> **Problem details**: Omitting the pictures, output all of the records precisely as written.

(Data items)
%%
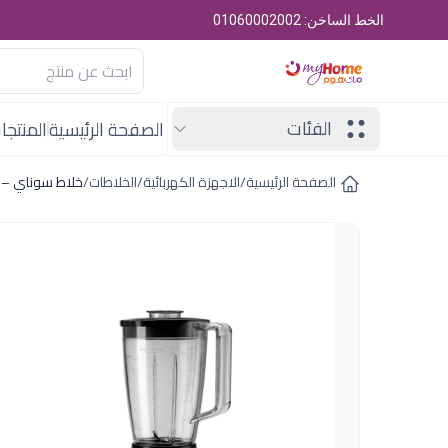
الخط الساخن: 01060002002
الفئات
الصفحة الرئيسية
المنتجا
الصفحة الرئيسية
/
الاجهزة الكهربائية
/
الخلاطات
/
خلاط سوناي – بلاي 3/1-400 وات , 1.5 لتر , 3 سرعات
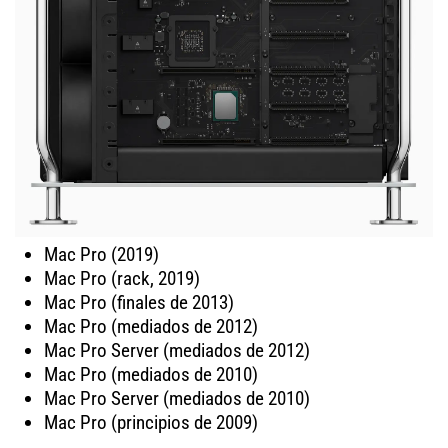
Mac Pro (2019)
Mac Pro (rack, 2019)
Mac Pro (finales de 2013)
Mac Pro (mediados de 2012)
Mac Pro Server (mediados de 2012)
Mac Pro (mediados de 2010)
Mac Pro Server (mediados de 2010)
Mac Pro (principios de 2009)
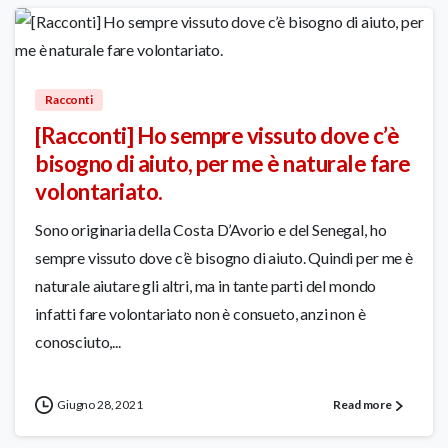
2
Racconti
[Racconti] Ho sempre vissuto dove c’è
bisogno di aiuto, per me è naturale fare
volontariato.
Sono originaria della Costa D’Avorio e del Senegal, ho
sempre vissuto dove c’è bisogno di aiuto. Quindi per me è
naturale aiutare gli altri, ma in tante parti del mondo
infatti fare volontariato non è consueto, anzi non è
conosciuto,...
Giugno 28, 2021
Read more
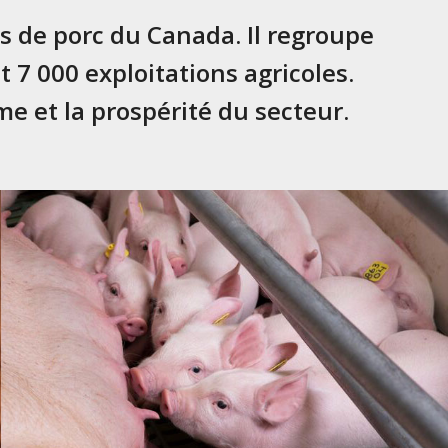
 de porc du Canada. Il regroupe
 7 000 exploitations agricoles.
e et la prospérité du secteur.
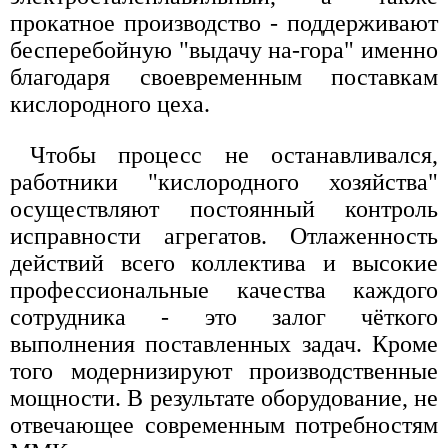
прокатное производство - поддерживают
бесперебойную "выдачу на-гора" именно
благодаря своевременным поставкам
кислородного цеха.
Чтобы процесс не останавливался,
работники "кислородного хозяйства"
осуществляют постоянный контроль
исправности агрегатов. Отлаженность
действий всего коллектива и высокие
профессиональные качества каждого
сотрудника - это залог чёткого
выполнения поставленных задач. Кроме
того модернизируют производственные
мощности. В результате оборудование, не
отвечающее современным потребностям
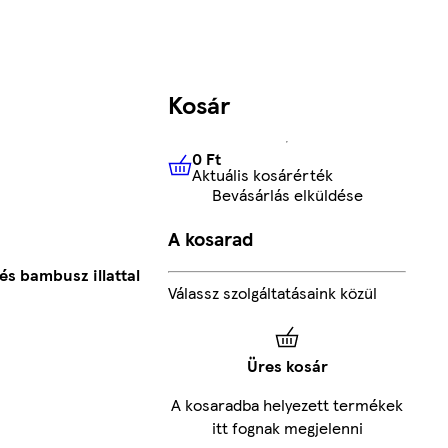
Kosár
0 Ft
Aktuális kosárérték
0 Ft
Aktuális kosárérték
Bevásárlás elküldése
A kosarad
s bambusz illattal
Válassz szolgáltatásaink közül
Üres kosár
A kosaradba helyezett termékek
itt fognak megjelenni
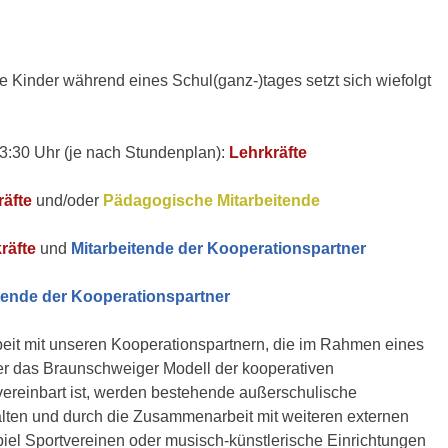
ie Kinder während eines Schul(ganz-)tages setzt sich wiefolgt
3:30 Uhr (je nach Stundenplan):
Lehrkräfte
räfte
und/oder
Pädagogische Mitarbeitende
räfte
und
Mitarbeitende der Kooperationspartner
tende der Kooperationspartner
it mit unseren Kooperationspartnern, die im Rahmen eines
über das Braunschweiger Modell der kooperativen
ereinbart ist, werden bestehende außerschulische
lten und durch die Zusammenarbeit mit weiteren externen
iel Sportvereinen oder musisch-künstlerische Einrichtungen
%%
> **Your response**:
الخط الساخن: 01060002002
الفئات
الصفحة الرئيسية
المنتجا
الصفحة الرئيسية
/
الاجهزة الكهربائية
/
الخلاطات
/
خلاط سوناي – بلاي 3/1-400 وات , 1.5 لتر , 3 سرعات
Mac Pro (2019)
Mac Pro (rack, 2019)
Mac Pro (finales de 2013)
Mac Pro (mediados de 2012)
Mac Pro Server (mediados de 2012)
Mac Pro (mediados de 2010)
Mac Pro Server (mediados de 2010)
Mac Pro (principios de 2009)
2
Racconti
[Racconti] Ho sempre vissuto dove c’è
bisogno di aiuto, per me è naturale fare
volontariato.
Sono originaria della Costa D’Avorio e del Senegal, ho
sempre vissuto dove c’è bisogno di aiuto. Quindi per me è
naturale aiutare gli altri, ma in tante parti del mondo
infatti fare volontariato non è consueto, anzi non è
conosciuto,...
Giugno 28, 2021
Read more
 de porc du Canada. Il regroupe
 7 000 exploitations agricoles.
e et la prospérité du secteur.
прокатное производство - поддерживают
бесперебойную "выдачу на-гора" именно
благодаря своевременным поставкам
кислородного цеха.
Чтобы процесс не останавливался,
работники "кислородного хозяйства"
осуществляют постоянный контроль
исправности агрегатов. Отлаженность
действий всего коллектива и высокие
профессиональные качества каждого
сотрудника - это залог чёткого
выполнения поставленных задач. Кроме
того модернизируют производственные
мощности. В результате оборудование, не
отвечающее современным потребностям
Kosár
0 Ft
Aktuális kosárérték
0 Ft
Aktuális kosárérték
Bevásárlás elküldése
A kosarad
s bambusz illattal
Válassz szolgáltatásaink közül
Üres kosár
A kosaradba helyezett termékek
itt fognak megjelenni
ie Kinder während eines Schul(ganz-)tages setzt sich wiefolgt
3:30 Uhr (je nach Stundenplan):
Lehrkräfte
räfte
und/oder
Pädagogische Mitarbeitende
räfte
und
Mitarbeitende der Kooperationspartner
tende der Kooperationspartner
it mit unseren Kooperationspartnern, die im Rahmen eines
über das Braunschweiger Modell der kooperativen
ereinbart ist, werden bestehende außerschulische
lten und durch die Zusammenarbeit mit weiteren externen
iel Sportvereinen oder musisch-künstlerische Einrichtungen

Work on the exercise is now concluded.